Thanks guys, I still have the bookcase and all the remaining glassware and books to paint and detail and some work on the figure. More pictures soon.


----------



## Rebel Rocker (Jan 26, 2000)

WOW!! Just when you think you've seen it all, huh??!! FANTASTIC job!!!:thumbsup::thumbsup::thumbsup::thumbsup:

Wayne


----------



## hal9001 (May 28, 2008)

You have to prioritize! What's more important, work or modeling? You can always work _after_ your modeling chores are done young man.

Oh, your model...mind boggling!


----------



## Ductapeforever (Mar 6, 2008)

Thanks Dad !


----------



## AJ-1701 (May 10, 2008)

Talk about an eye for detail!!! And the talent to do it!! Out...Stand...Ing :thumbsup:


----------



## otto (Jan 1, 1970)

Excellent! Thanks for the pics!


----------



## beck (Oct 22, 2003)

excellent work ! 
hb


----------



## SteveR (Aug 7, 2005)

Wow. Excellent detailing! :thumbsup:


----------



## mrmurph (Nov 21, 2007)

Ooooohhhhh! thanks for sharing.


----------



## ChrisW (Jan 1, 1970)

Repeating what others have said - that is incredible detailing! The broken bottle is especially nice. Looking forward to seeing more progress shots.


----------



## frankenstyrene (Oct 5, 2006)

Cool!


----------



## deadmanincfan (Mar 11, 2008)

FABULOUS work, sir! :thumbsup::thumbsup:


----------



## Paulbo (Sep 16, 2004)

That's just super! I'd love to see a wider shot showing more of the pieces in place.:thumbsup:


----------



## otto (Jan 1, 1970)

Love that nameplate too!


----------



## Roy Kirchoff (Jan 1, 1970)

Excellent work so far... :thumbsup: I can't wait to see the finished piece. 

RK


----------



## Cajjunwolfman (Nov 15, 2004)

*Clear Seams*

:wave:Mr Ducta:

I am totally in awe of your workmanship. I just got this kit from my LHS last Friday. An excellent kit to be sure, however I am very intimidated by the clear parts. Can you share how you worked with eliminating the seams on the clear parts?


----------



## Ductapeforever (Mar 6, 2008)

Folks, I want to clear up one misconception, I did not eliminate the seems on the clear parts. I minimized the visibility of them, but did not eliminate them. I used watch crystal cement to assemble and Future to help hide the seems. Believe me they are still there in all their hidious glory.


----------



## Mitchellmania (Feb 14, 2002)

Amazing work!! Can't wait to see more!


----------



## MonsterModelMan (Dec 20, 2000)

Ductapeforever,

AWESOME work and detail! Love the items on the table and how you made everything smaller to scale! The broken glass...great execution!

Can't wait to see more of your finished kit!:thumbsup:

MMM


----------



## Ductapeforever (Mar 6, 2008)

Will have more shots soon, got too many things on the bench being built at the same time , consignment pieces take priority.


----------



## Duck Fink (May 2, 2005)

WOW...great job on the details. The book is very impressive as is the broken bottle. Be sure and post the finished thing!


----------



## Alex DeLarge (Nov 15, 2008)

Hey all, I'm new here, so cut me some slack if I screw something up. I haven't built anything since I was a kid, but the new I.M. kit got me inspired to give it a go. And seeing Ductapeforever's work really got me excited. So nice. 

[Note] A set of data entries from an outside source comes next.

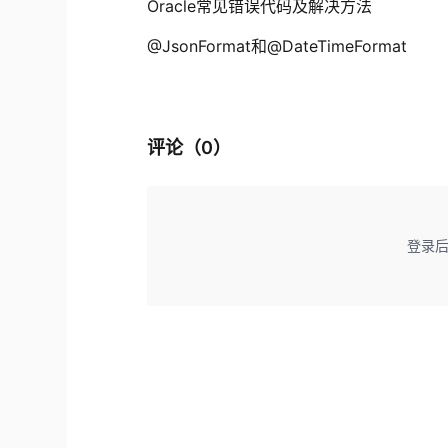
Oracle常见错误代码及解决方法
@JsonFormat和@DateTimeFormat
评论（
0
）
登录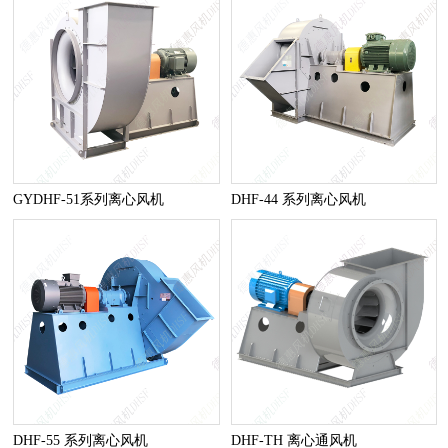
GYDHF-51系列离心风机
DHF-44 系列离心风机
DHF-55 系列离心风机
DHF-TH 离心通风机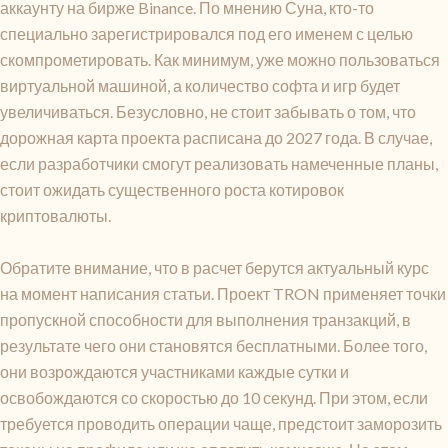
аккаунту на бирже Binance. По мнению Суна, кто-то
специально зарегистрировался под его именем с целью
скомпрометировать. Как минимум, уже можно пользоваться
виртуальной машиной, а количество софта и игр будет
увеличиваться. Безусловно, не стоит забывать о том, что
дорожная карта проекта расписана до 2027 года. В случае,
если разработчики смогут реализовать намеченные планы,
стоит ожидать существенного роста котировок
криптовалюты.
Обратите внимание, что в расчет берутся актуальный курс
на момент написания статьи. Проект TRON применяет точки
пропускной способности для выполнения транзакций, в
результате чего они становятся бесплатными. Более того,
они возрождаются участниками каждые сутки и
освобождаются со скоростью до 10 секунд. При этом, если
требуется проводить операции чаще, предстоит заморозить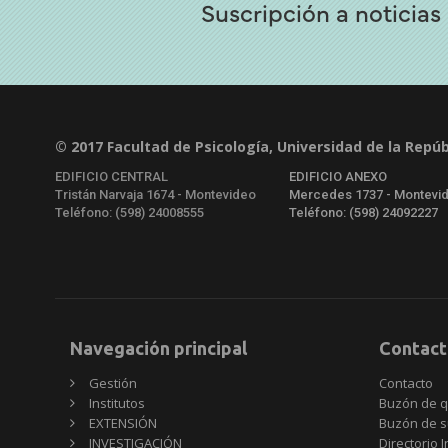
Suscripción a noticias
© 2017 Facultad de Psicología, Universidad de la Repúb
EDIFICIO CENTRAL
EDIFICIO ANEXO
Tristán Narvaja 1674 - Montevideo
Mercedes 1737 - Montevi
Teléfono: (598) 24008555
Teléfono: (598) 24092227
Navegación principal
Contact
Gestión
Contacto
Institutos
Buzón de q
EXTENSIÓN
Buzón de s
INVESTIGACIÓN
Directorio I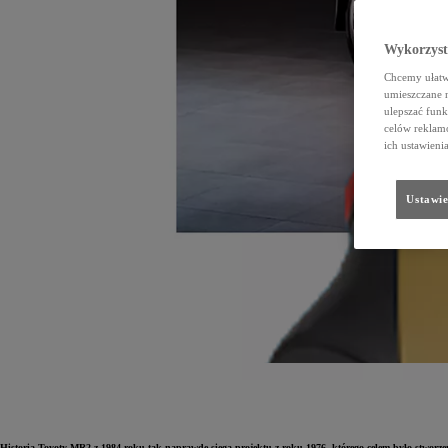
Wykorzystu
Chcemy ułatwi
umieszczane 
ulepszać funk
celów reklamo
ich ustawieni
Ustawie
Historia Toyoty MR2 z 1984 roku tak naprawdę sięga projektu z roku 1976, którego celem było stworz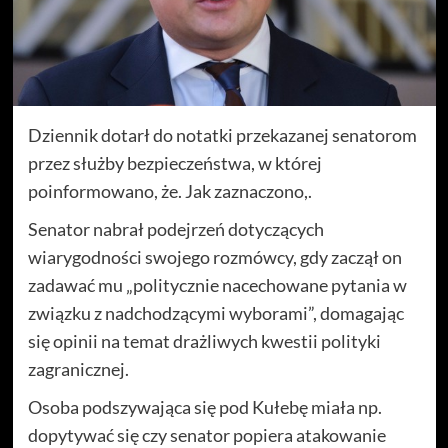
Dziennik dotarł do notatki przekazanej senatorom
przez służby bezpieczeństwa, w której
poinformowano, że. Jak zaznaczono,.
Senator nabrał podejrzeń dotyczących
wiarygodności swojego rozmówcy, gdy zaczął on
zadawać mu „politycznie nacechowane pytania w
związku z nadchodzącymi wyborami”, domagając
się opinii na temat drażliwych kwestii polityki
zagranicznej.
Osoba podszywająca się pod Kułebę miała np.
dopytywać się czy senator popiera atakowanie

Well, here's my work in progress. Tell me what you think.


----------



## mcdougall (Oct 28, 2007)

Welcome Alex :wave: If you haven't built anything since you were a kid then the kid in you must be awfully proud right now...because I think it looks Great:thumbsup:...The detail on the glassware and hand print on the medical papers are outstanding...the melted wax on the bottle and your color scheme on the books is also very impressive...Where did you get that cool carpet...I'd love to see your finished product ...More Pix please !
Mcdee


----------



## Alex DeLarge (Nov 15, 2008)

Mcdougall, thanks so much. It's been a bit nerve-wracking, but I am pleased with the way it's turning out. The carpet came from a hobby shop in Studio City, CA, called 'Kit-Kraft'. I tried a few different things with the sculpted carpet, but just wasn't happy with it. Kit-Kraft has a nice selection of doll-house carpets, which, if you can believe it, actually come from Turkey. I picked one, soaked it in some tea, and I might still do a bit more to scuff it up or stain it. 

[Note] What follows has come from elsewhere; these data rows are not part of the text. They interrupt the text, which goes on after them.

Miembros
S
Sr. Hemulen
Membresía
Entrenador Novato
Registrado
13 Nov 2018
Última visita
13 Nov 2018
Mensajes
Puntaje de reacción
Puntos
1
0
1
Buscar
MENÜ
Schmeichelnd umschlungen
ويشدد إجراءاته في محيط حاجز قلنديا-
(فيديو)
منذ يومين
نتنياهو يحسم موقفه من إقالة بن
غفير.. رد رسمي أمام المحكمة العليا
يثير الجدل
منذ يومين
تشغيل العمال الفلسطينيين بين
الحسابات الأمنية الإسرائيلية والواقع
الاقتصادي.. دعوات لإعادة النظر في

I'll put up more pics as time goes on.

Thanks again for the kind words.


----------



## mcdougall (Oct 28, 2007)

Well it's really great to have you aboard....again... welcome and I look forward to more pictures and posts:thumbsup:
Mcdee


----------



## Ductapeforever (Mar 6, 2008)

Alex,
Fantastic Job. Smashing work on the glassware, impressive execution with what we have to work with. Again top notch. Glassware is the only shortfall in the kit I found, but no other way to tackle them.
Herb


----------



## Alex DeLarge (Nov 15, 2008)

Herb, thank you for your feedback. Yeah, after building the bookcase I went right into the jars and bottles, and I hoped there was some magic way to make the seams invisible, but no. Plus, I was pretty shaky at first when it came to applying the glue, and that didn't help. I did use Future, but as you know that only does so much.

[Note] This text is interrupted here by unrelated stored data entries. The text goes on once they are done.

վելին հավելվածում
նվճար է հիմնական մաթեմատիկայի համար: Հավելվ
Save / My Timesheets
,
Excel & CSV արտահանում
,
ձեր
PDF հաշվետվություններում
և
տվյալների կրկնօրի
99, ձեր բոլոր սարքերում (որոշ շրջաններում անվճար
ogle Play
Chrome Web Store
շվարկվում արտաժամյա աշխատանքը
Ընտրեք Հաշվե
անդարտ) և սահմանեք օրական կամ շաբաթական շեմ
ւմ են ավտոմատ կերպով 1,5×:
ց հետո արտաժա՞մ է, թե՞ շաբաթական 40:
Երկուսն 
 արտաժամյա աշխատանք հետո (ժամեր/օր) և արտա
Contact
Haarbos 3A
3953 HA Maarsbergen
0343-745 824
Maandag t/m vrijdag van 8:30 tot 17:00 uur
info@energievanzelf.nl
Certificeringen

How does the watch crystal cement work? Sounds really interesting, and the results certainly look impressive. Can you say a bit more about it?

Brent.


----------



## Ductapeforever (Mar 6, 2008)

Brent,
Watch Crystal Cement is a specialized jewelry cement used to mount stones in ring settings, set watch crystal faces and drys absolutely clear, and ROCK hard and can be polished. It doesn't fog either clear styrene or glass. It is available through Micro Mark tools and many places on the internet.
Herb


----------



## Zorro (Jun 22, 1999)

Alex DeLarge said:


> Yeah, after building the bookcase I went right into the jars and bottles, and I hoped there was some magic way to make the seams invisible, but no. Plus, I was pretty shaky at first when it came to applying the glue, and that didn't help. I did use Future, but as you know that only does so much.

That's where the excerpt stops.